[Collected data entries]
====

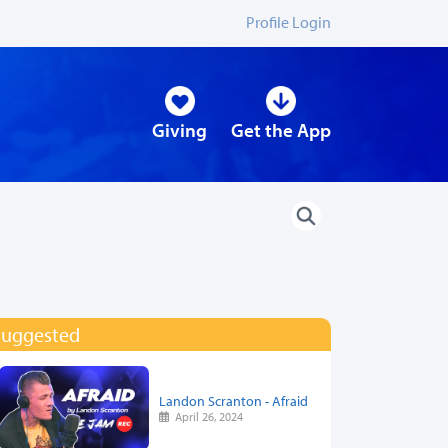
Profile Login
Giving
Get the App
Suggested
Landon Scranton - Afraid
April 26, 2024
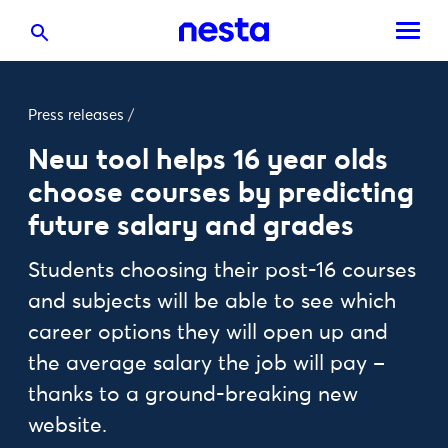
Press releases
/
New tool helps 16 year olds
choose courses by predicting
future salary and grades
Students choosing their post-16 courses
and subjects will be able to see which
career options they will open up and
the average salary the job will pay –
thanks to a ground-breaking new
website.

====

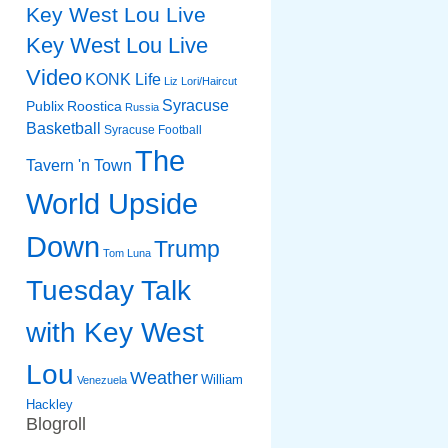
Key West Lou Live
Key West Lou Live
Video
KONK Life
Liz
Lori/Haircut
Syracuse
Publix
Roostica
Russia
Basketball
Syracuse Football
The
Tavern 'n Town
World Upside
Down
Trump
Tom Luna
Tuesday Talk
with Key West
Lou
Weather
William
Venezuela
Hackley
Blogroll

====

Problem: Read the data above. Pull out each line in which the string "salary" appears.

Answer space:
future salary and grades
the average salary the job will pay –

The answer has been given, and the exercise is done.